One day, someone at the water company decides they want to move it around. Maybe they want to make their tank weigh less. Who knows. But they adjust the balance and now their tank only holds 25 units, while the other one picks up the slack at 75 units. Together, they still hold the same 100 units for the customers, but what actually happened?
The process of changing the system to have a new balancing point took work. It involved investments of engineer time, design work, tech writers and documentation changes, and all kinds of other "meta" stuff. That is in addition to the actual cost of pumping the water from one tank to the other. This is something that would come up any time the system is rebalanced, and once spent, you can't get it back.
In the tech world, this might be what happens when the hardware provider says that you are now going to have half the disk space in next year's machines. Instead, they will have network storage available. This saves a lot of money on hardware, but now the software people have to adapt. They wind up designing some kind of more efficient scheme to fit onto the smaller machines, and in the end, the system runs, and outwardly, it looks the same.
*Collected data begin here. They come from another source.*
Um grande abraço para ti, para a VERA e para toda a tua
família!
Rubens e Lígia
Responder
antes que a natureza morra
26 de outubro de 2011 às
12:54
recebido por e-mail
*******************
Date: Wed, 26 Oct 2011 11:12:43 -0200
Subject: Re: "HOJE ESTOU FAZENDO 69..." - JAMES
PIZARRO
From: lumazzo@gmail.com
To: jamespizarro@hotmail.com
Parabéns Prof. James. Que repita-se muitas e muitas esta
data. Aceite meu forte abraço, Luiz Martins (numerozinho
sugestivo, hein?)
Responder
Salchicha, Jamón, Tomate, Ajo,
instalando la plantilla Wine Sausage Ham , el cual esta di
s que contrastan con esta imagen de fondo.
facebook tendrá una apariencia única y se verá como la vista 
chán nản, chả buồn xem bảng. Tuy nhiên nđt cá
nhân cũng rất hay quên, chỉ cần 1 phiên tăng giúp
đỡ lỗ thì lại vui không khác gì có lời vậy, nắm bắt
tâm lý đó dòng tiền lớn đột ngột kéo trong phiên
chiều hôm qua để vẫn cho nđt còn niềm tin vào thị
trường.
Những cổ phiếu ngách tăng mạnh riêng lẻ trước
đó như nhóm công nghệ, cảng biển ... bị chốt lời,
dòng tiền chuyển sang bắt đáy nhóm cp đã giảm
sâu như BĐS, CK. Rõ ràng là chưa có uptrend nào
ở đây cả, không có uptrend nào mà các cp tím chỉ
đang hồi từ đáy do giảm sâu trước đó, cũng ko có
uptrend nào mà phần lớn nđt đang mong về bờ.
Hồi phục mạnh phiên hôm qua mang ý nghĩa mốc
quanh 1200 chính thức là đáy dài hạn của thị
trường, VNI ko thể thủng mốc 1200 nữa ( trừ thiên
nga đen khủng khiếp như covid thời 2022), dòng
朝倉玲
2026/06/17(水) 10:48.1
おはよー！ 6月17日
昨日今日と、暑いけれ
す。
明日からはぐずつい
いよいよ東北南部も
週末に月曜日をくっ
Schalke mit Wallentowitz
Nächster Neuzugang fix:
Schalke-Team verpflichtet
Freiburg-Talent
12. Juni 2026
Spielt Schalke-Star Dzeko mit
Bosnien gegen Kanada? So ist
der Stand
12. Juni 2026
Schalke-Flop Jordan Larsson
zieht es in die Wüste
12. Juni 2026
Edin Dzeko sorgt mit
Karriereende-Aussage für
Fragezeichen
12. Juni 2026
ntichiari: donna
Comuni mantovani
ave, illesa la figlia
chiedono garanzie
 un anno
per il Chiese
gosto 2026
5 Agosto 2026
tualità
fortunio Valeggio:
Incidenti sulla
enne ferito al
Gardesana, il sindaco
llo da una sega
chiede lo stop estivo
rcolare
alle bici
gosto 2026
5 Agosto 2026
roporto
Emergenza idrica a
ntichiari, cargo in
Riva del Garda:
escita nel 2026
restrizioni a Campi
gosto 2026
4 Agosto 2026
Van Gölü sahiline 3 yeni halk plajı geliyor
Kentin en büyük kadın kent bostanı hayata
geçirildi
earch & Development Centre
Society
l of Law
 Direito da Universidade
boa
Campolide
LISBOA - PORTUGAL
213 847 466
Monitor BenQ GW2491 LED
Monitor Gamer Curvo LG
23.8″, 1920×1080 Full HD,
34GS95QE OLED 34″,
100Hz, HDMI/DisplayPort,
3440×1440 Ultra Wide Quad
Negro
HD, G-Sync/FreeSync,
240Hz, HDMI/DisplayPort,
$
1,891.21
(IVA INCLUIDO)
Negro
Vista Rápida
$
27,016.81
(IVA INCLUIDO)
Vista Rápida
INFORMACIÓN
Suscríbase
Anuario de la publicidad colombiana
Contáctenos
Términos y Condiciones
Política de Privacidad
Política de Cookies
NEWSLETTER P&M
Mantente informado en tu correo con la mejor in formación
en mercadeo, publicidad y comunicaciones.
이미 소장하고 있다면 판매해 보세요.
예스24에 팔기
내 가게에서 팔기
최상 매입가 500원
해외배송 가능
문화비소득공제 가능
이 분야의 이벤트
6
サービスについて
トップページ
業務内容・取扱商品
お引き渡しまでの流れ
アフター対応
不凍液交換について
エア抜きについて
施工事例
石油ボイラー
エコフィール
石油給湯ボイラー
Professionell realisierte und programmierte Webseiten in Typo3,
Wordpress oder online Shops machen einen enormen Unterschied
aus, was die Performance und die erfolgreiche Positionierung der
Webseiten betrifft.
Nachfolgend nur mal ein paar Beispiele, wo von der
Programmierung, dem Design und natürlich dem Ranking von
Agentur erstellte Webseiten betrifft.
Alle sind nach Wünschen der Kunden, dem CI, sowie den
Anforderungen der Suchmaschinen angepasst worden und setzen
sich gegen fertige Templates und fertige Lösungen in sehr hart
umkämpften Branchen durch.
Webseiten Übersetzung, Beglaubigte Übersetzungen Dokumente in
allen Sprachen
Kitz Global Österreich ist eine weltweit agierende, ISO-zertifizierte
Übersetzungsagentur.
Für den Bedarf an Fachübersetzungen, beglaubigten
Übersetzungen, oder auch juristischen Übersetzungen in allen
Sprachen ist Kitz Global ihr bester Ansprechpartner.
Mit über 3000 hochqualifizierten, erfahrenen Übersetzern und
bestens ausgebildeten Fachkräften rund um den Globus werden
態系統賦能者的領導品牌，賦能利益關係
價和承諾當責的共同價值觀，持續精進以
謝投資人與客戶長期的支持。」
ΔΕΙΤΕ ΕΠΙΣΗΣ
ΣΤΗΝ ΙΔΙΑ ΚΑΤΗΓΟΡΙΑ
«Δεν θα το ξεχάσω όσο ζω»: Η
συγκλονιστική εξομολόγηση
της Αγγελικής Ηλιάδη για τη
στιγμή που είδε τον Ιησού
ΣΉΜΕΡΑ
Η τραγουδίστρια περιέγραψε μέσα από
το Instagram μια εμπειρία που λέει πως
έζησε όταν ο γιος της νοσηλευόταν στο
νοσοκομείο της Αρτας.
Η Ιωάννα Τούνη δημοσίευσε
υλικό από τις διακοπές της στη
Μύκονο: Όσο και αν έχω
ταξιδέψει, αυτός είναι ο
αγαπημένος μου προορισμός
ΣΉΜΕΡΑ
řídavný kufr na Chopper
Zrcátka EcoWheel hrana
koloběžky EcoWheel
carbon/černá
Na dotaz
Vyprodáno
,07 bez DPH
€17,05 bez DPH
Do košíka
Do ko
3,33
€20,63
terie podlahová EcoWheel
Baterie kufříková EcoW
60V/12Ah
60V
However, a lot of engineers had to spend a lot of time to rebalance the system that way. Someone had to notice the problem and call time out, then someone had to analyze disk space usage to find out how bad it would be, and then come up with a way around it. Then other folks had to code it up, test it, roll it out, and switch everything else onto it. The time spent doing that was time not spent doing other things. That's time and energy the engineers and company as a whole never gets back.
This is why I warn people about a change to a system which is only supposed to move things around but which by itself does not introduce any particular advantages. If there's no obvious win from the proposed environment, then it's not actually a "wash" as some might say. It's really a net loss of energy and opportunities because of the work required to convert from the old system to the new.
There is one more insidious part of projects like these: they create work for people. Those people can work their tails off and deliver this stuff which does the same service outwardly but with a different balancing point. Nothing improves for the customers or even the system administrators. It might even get worse in some dimensions. But, it kept them busy, and let them show off, and they can take that all the way to the bank by way of a performance review system that optimizes for Shiny New Things.
Some would say this has already happened.